A previously constructed reporter construct for the validated miR-M4 and miR-155 target Pu.1 in psiCHECK vector was used to measure the miR-M4 activity in HP8 (28). The reporter constructs contain a 110-bp fragment of the chicken Pu.1 3′ untranslated region (UTR) sequence with MRE wild-type sequence (Pu.1-3′UTR-wt) or MRE mutant sequence (Pu.1-3′UTR-mu) inserted downstream of Renilla luciferase in the psiCHECK-2 vector (Promega) (28). HP8-ΔmiR-M4 cells and HP8-Cas9 cells (5 × 105) were transfected with 4 μg of either Pu.1-3′UTR-wt or Pu.1-3′UTR-mu using an NEPA21 electroporator as described above. The luciferase expression was assayed 48 h later using a Dual-Glo luciferase assay system (Promega) and following the manufacturer’s instructions. The relative levels of expression of Renilla luciferase were determined with the normalized levels of firefly luciferase. For each sample, values from four replicates representative of results from at least two independent experiments were used in the analysis.

Western blotting.

Approximately 1 × 106 HP8-ΔmiR-M4 cells and the control cells were collected and boiled with TruPAGE LDS sample buffer (Sigma) for 10 min. The samples were separated on a 4% to 12% TruPAGE precast gel, and the resolved proteins were transferred onto polyvinylidene difluoride (PVDF) membranes. Expression levels of Meq, Pu.1, v-rel, and GFP were detected using anti-Meq monoclonal antibody (MAb) FD7 (21), rabbit anti-SPIB polyclonal antibody (Aviva Systems Biology), anti-v-rel MAb HY87 (35), and GFP polyclonal antibody (SICGEN), respectively. The loading control used in all cases was α-tubulin (Sigma-Aldrich). After probing with primary antibodies was performed, the blots were incubated with secondary antibody IRDye®680RD goat anti-mouse IgG (Li-Cor) (for detection of Meq, v-rel, and α-tubulin), IRDye®800CW donkey anti-rabbit IgG (Li-Cor) (for detection of Pu.1), and IRDye®800CW donkey anti-goat IgG (Li-Cor) (for detection of GFP), and the results were visualized using Odyssey Clx (Li-Cor). For GFP detection, the PVDF membrane used for v-rel detection was stripped and reprobed with GFP antibody following the same procedure.

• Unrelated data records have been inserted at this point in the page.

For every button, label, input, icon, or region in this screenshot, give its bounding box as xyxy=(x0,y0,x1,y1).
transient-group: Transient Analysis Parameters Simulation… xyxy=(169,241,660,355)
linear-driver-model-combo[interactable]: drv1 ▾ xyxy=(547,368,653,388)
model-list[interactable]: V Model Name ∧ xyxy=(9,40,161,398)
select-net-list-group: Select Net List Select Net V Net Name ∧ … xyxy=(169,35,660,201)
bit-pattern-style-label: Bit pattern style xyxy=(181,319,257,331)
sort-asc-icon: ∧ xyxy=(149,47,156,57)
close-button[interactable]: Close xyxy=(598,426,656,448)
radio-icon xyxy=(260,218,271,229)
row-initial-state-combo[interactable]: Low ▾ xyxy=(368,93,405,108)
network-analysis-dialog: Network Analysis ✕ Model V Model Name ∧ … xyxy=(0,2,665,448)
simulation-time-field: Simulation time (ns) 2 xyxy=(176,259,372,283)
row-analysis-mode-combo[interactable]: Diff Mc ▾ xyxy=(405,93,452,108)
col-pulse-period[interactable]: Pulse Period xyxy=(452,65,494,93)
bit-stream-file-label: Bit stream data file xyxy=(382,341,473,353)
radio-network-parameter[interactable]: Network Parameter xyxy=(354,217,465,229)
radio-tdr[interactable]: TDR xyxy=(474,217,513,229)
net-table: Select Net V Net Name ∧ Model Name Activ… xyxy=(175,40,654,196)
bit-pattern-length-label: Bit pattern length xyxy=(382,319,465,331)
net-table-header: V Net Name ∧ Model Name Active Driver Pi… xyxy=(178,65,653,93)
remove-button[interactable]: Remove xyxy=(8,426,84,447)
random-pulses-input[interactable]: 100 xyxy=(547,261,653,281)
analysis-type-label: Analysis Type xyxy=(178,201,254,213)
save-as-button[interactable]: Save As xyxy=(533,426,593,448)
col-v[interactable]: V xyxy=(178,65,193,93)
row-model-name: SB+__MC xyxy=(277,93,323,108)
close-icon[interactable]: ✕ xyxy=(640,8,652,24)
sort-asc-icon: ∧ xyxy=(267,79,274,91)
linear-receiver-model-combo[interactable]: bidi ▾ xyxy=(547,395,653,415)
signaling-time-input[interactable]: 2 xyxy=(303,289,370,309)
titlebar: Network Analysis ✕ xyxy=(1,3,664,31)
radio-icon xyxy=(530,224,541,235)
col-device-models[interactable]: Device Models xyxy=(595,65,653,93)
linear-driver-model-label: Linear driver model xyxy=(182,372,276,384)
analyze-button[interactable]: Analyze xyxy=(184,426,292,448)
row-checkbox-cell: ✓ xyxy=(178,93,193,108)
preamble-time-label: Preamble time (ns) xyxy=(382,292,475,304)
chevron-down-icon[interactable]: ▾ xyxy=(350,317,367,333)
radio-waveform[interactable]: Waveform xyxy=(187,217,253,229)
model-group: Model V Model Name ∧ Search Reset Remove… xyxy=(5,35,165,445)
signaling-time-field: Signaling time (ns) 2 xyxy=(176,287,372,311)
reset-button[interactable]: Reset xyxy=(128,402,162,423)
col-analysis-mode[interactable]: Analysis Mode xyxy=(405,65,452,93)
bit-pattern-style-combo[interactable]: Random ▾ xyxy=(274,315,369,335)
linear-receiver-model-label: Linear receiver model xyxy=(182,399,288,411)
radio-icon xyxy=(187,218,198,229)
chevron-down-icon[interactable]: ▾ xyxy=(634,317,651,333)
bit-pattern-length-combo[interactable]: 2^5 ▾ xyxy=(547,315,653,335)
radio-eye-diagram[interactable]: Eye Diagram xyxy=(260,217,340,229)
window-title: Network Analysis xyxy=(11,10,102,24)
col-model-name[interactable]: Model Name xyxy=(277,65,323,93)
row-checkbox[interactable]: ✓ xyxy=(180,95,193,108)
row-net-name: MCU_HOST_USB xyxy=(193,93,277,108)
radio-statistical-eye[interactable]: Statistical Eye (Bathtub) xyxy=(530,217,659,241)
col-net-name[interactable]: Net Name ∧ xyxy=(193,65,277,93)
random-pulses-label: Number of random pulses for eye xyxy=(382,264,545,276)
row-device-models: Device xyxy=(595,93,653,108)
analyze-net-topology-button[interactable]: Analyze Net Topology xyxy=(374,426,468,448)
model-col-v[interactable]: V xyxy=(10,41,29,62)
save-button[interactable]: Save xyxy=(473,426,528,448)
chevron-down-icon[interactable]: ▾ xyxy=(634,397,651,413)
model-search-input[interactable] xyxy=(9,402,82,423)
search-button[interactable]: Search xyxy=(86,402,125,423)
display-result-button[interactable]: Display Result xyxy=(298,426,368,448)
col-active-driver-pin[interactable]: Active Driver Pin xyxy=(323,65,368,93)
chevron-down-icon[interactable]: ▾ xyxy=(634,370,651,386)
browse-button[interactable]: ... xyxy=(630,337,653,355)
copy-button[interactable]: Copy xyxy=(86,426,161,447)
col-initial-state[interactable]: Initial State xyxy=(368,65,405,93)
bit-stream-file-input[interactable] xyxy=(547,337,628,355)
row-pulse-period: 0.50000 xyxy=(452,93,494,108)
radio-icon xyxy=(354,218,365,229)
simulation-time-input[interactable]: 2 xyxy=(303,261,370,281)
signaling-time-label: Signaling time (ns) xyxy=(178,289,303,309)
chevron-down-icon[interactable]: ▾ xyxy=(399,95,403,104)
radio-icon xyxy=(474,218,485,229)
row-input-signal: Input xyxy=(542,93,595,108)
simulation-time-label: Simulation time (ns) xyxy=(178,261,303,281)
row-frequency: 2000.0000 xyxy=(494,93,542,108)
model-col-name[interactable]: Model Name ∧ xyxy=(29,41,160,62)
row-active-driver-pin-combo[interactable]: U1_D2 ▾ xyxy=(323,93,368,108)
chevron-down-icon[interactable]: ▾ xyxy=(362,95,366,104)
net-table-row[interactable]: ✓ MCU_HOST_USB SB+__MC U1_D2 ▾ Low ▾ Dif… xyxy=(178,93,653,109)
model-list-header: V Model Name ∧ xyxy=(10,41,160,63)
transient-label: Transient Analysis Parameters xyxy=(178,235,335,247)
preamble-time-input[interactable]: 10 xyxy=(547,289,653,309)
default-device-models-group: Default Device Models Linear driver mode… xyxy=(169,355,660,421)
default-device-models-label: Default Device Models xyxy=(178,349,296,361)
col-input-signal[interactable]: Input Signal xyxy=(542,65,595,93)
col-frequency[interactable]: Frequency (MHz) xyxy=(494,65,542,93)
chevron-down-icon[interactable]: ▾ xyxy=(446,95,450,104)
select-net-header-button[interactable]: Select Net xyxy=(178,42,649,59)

Analysis of HP8-Cas9-ΔmiR-M4 cell growth.

The growth of HP8-Cas9-ΔmiR-M4 clones along with unedited HP8-Cas9 was monitored by IncuCyte S3 live-cell imaging (Essen Bioscience Ltd., Hertfordshire, United Kingdom). Briefly, 8,000 cells were seeded in a 96-well plate (Corning) and images were captured every 4 h for 132 h from four separate regions per well using a 10× objective. By recording the phase object confluence, the levels of growth of the HP8-Cas9-ΔmiR-M4 clones were compared with that of parental HP8-Cas9. IncuCyte data were analyzed by two-way analysis of variance (ANOVA) with Tukey’s multiple-comparison test using GraphPad Prism version 7.01 (GraphPad Software, Inc., San Diego, CA). The results are shown as means ± standard errors (SE) of results from four replicates each with 4 separate regions per well representative of three independent experiments. P values of <0.05 were considered to be significant.